Records for the exercise –
⟨

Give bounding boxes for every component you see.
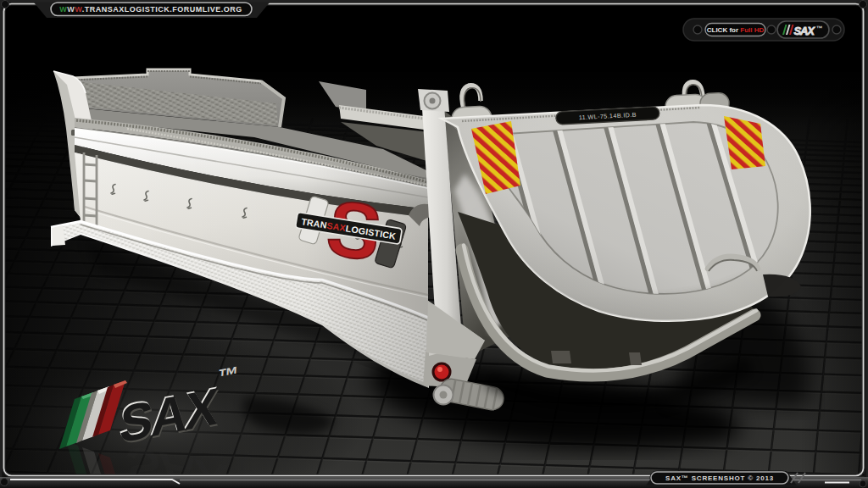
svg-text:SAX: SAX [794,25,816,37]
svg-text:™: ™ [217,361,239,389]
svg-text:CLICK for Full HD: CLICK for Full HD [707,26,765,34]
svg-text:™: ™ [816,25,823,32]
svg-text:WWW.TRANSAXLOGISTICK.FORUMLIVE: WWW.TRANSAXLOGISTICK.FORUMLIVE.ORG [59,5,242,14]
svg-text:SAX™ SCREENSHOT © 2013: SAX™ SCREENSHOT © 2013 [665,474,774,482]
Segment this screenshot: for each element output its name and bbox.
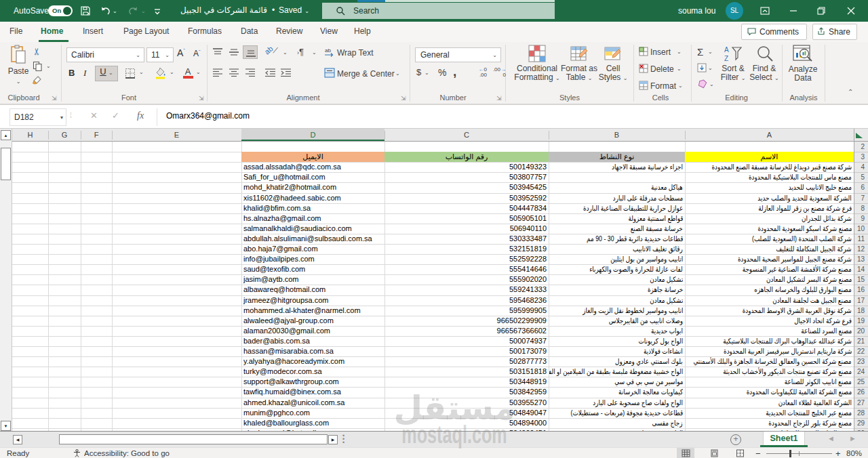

⟩
⟨

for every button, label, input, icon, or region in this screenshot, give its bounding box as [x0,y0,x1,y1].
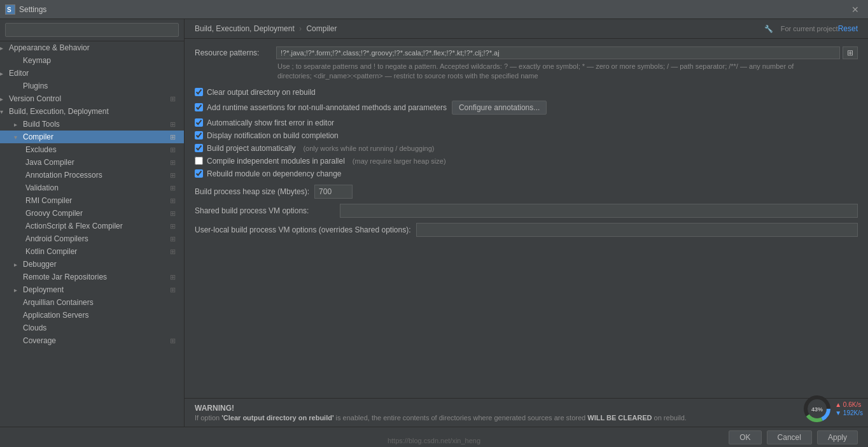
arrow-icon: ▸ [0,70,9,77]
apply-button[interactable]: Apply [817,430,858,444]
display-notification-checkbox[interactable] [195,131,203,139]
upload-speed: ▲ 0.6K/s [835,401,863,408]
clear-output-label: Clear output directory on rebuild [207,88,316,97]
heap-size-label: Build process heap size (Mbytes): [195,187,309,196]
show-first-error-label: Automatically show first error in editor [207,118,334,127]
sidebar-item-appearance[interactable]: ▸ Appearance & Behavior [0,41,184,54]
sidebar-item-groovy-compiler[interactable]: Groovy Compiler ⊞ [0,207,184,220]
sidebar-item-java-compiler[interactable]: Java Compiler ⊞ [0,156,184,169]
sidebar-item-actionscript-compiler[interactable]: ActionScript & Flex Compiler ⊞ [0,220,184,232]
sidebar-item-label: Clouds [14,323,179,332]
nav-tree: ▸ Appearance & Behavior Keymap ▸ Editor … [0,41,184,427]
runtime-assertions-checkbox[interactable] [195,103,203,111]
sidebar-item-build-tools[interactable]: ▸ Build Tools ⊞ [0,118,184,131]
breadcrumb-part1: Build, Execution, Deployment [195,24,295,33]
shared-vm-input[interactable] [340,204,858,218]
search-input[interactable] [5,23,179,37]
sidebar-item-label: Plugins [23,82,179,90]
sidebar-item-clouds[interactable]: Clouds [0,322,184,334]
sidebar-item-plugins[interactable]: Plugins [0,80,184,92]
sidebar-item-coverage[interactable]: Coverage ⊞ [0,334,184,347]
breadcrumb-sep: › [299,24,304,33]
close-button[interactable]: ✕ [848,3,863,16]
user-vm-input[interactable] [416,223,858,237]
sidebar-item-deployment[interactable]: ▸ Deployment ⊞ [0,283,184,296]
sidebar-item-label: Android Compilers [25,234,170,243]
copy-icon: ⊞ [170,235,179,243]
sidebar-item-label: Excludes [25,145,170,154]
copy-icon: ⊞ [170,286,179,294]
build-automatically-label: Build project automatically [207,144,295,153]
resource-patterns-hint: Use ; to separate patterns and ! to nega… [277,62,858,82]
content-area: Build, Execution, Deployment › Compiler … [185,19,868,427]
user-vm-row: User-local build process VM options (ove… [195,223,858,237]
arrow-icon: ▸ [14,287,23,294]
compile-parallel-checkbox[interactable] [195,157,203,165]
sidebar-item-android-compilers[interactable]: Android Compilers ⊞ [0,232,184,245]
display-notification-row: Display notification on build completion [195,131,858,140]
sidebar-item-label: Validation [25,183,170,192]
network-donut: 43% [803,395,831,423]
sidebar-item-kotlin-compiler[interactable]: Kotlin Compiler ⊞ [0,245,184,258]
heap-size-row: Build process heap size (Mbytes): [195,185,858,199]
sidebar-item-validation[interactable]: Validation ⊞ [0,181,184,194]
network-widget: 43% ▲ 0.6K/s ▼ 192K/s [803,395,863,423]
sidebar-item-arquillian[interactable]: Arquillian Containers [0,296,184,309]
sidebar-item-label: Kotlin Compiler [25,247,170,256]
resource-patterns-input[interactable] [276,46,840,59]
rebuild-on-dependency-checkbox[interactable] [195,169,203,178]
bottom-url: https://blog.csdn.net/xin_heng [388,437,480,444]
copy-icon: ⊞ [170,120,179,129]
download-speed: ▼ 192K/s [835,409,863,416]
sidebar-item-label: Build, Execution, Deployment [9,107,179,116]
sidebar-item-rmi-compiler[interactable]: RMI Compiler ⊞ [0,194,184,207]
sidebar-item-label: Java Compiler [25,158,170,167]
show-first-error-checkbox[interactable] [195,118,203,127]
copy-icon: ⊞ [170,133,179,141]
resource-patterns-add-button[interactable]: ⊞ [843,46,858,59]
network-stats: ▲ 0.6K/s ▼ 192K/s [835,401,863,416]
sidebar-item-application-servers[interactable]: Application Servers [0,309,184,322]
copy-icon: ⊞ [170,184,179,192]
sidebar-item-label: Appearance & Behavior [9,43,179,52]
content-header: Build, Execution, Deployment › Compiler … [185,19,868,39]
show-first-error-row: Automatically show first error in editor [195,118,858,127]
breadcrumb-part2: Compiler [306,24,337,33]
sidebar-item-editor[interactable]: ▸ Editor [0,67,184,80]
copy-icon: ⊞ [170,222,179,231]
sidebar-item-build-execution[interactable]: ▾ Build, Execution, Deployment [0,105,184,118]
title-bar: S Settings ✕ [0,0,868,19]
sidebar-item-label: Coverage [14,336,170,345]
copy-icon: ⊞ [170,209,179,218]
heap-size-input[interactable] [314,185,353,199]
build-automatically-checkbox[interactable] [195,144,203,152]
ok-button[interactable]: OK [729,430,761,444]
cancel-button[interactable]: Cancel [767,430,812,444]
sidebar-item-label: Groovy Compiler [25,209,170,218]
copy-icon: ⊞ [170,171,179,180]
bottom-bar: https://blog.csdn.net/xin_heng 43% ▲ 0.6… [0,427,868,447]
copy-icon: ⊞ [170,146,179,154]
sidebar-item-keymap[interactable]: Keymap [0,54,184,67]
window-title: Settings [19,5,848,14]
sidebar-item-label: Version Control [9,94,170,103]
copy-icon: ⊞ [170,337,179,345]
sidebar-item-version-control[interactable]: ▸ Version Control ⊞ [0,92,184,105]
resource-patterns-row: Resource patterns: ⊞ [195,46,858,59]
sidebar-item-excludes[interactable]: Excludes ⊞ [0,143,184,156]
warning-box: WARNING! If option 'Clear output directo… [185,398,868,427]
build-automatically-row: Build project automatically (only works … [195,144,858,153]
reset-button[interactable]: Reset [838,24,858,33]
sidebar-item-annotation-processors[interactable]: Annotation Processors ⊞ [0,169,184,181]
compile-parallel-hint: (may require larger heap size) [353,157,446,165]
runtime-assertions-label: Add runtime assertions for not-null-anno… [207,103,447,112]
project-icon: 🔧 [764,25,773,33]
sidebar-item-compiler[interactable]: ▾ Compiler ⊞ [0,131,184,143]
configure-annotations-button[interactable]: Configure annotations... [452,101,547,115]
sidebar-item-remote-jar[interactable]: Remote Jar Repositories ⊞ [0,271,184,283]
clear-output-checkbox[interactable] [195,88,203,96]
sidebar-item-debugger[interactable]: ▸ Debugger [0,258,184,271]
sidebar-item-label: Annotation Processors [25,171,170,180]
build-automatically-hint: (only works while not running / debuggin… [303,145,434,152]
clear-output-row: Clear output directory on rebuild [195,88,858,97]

⟩

Work task –
Would you output only the span of the records above that opens with the line containing "Give bounding boxes" and closes with the line containing "Segment this screenshot: for", ends included and pictures dropped?

Response to this task –
Give bounding boxes for every component you see.
svg-text:SAX: SAX [794,25,816,37]
svg-text:™: ™ [217,361,239,389]
svg-text:CLICK for Full HD: CLICK for Full HD [707,26,765,34]
svg-text:™: ™ [816,25,823,32]
svg-text:WWW.TRANSAXLOGISTICK.FORUMLIVE: WWW.TRANSAXLOGISTICK.FORUMLIVE.ORG [59,5,242,14]
svg-text:SAX™ SCREENSHOT © 2013: SAX™ SCREENSHOT © 2013 [665,474,774,482]
Segment this screenshot: for each element output its name and bbox.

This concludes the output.